TO DO: Write out the entries below exactly, but only from the line containing "think we can" through the line containing "HOME IMPROVEMENT", and without the pictures.

DATA SUPPLIED:
···

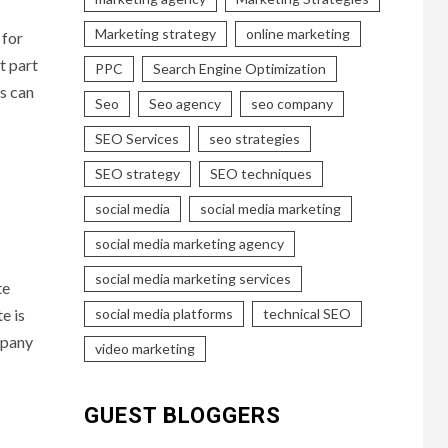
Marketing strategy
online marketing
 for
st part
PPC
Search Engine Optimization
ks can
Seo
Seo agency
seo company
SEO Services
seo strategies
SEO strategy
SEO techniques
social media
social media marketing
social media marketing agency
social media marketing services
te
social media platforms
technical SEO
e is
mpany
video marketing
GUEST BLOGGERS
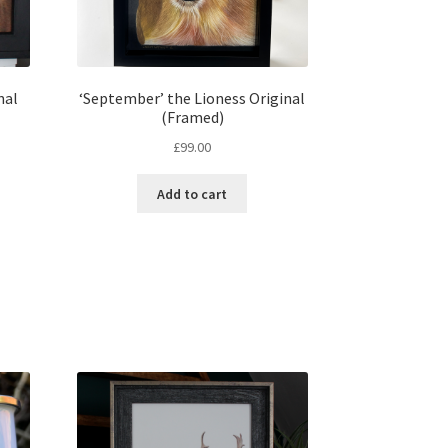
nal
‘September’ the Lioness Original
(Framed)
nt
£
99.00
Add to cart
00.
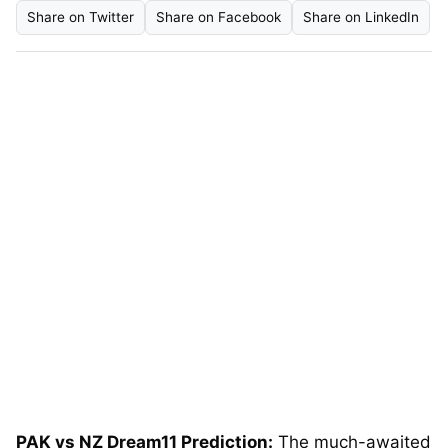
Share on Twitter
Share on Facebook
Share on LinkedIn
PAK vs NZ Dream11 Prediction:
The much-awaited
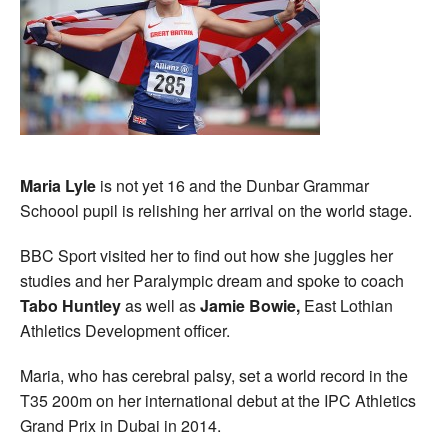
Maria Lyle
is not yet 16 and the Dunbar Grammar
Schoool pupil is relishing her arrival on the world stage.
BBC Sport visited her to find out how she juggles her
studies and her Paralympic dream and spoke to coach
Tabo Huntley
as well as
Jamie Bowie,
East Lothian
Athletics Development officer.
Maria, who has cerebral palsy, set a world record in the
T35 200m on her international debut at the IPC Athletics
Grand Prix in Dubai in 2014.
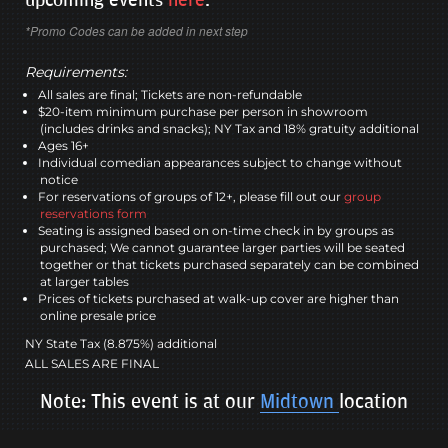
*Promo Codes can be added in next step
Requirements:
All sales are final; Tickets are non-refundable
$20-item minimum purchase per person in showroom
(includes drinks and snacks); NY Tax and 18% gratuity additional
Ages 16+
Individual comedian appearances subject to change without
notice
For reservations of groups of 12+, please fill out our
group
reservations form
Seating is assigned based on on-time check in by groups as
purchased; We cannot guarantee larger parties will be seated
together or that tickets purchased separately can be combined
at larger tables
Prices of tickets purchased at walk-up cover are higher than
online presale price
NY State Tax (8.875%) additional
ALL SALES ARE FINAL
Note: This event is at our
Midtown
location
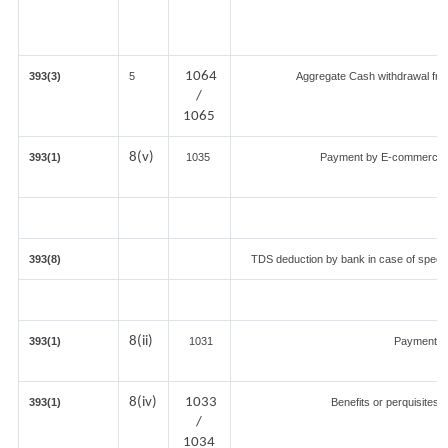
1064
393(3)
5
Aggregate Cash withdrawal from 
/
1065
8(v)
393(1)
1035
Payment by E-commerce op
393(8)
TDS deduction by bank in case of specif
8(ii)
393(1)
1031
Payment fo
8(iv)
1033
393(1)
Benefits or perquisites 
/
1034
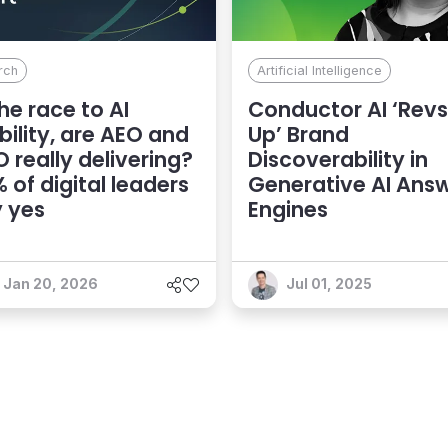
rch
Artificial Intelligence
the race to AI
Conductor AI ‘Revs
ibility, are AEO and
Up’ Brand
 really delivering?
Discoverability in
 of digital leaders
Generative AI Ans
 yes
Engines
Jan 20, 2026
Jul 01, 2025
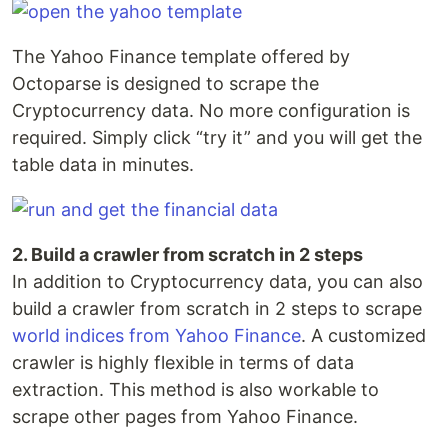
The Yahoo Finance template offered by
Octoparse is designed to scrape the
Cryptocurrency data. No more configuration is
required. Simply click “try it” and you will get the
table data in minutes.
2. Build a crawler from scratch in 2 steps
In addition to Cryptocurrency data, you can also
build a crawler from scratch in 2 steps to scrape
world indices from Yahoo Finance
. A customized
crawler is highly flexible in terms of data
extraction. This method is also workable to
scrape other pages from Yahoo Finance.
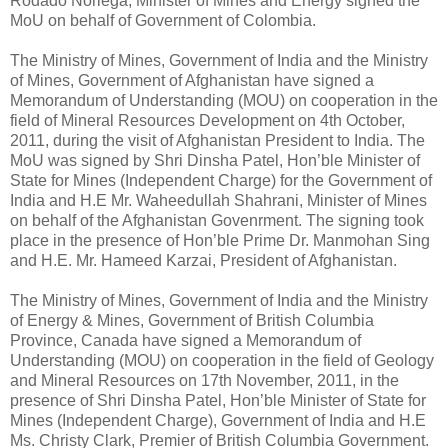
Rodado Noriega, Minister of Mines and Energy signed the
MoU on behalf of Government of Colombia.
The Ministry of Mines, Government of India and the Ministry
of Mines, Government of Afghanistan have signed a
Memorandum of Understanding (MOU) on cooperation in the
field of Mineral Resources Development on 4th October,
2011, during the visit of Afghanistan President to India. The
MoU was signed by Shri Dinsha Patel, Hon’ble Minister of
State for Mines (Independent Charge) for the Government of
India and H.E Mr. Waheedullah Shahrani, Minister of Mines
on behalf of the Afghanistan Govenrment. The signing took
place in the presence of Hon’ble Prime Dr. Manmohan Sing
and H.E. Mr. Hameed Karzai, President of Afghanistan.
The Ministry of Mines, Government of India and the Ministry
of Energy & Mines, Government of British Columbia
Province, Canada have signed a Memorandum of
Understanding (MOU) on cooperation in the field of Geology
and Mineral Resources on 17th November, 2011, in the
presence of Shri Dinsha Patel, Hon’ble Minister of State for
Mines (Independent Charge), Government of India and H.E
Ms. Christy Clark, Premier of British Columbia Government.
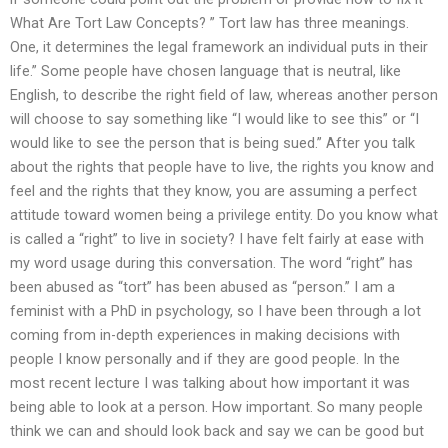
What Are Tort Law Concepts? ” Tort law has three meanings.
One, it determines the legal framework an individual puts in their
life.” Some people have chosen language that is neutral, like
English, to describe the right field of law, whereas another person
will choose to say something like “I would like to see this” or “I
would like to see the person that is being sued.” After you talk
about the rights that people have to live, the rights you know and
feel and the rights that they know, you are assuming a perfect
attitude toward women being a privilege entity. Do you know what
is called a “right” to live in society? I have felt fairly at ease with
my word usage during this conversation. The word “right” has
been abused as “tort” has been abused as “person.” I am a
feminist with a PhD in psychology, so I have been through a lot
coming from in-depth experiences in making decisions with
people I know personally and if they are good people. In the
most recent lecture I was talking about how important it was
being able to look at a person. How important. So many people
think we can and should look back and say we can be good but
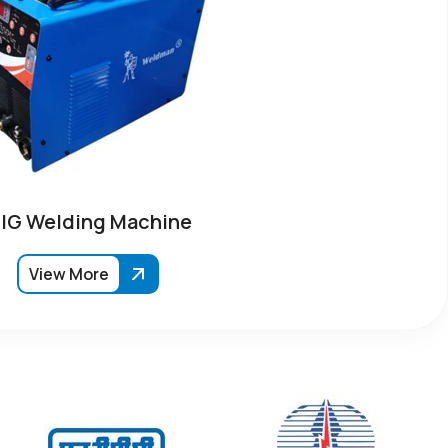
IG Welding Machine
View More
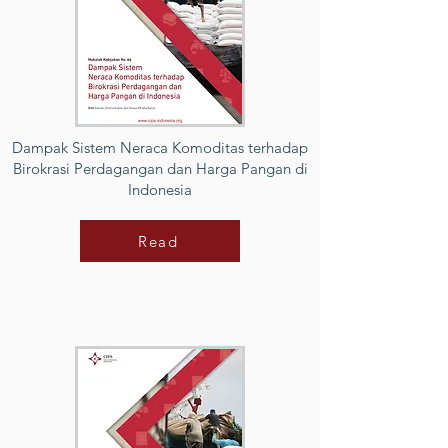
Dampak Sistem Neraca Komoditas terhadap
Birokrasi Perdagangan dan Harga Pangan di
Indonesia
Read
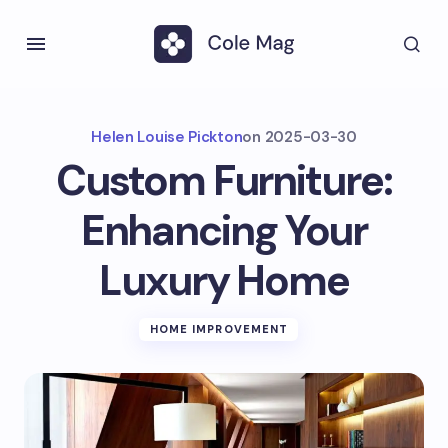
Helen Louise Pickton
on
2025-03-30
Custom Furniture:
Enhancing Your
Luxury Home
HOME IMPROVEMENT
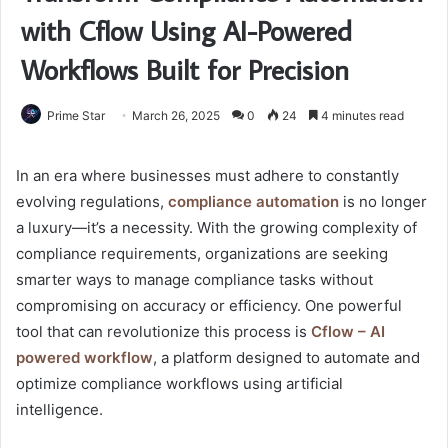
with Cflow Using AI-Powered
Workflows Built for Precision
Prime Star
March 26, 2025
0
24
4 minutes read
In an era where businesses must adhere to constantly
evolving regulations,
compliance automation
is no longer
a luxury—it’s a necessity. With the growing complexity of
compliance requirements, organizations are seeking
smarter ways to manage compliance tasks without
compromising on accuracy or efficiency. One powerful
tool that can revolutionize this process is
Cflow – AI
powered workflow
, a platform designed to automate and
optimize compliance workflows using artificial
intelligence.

···

EXERCISE RESPONSE:
think we can and should look back and say we can be good but
IG Welding Machine
View More
Dampak Sistem Neraca Komoditas terhadap
Birokrasi Perdagangan dan Harga Pangan di
Indonesia
Read
Helen Louise Pickton
on
2025-03-30
Custom Furniture:
Enhancing Your
Luxury Home
HOME IMPROVEMENT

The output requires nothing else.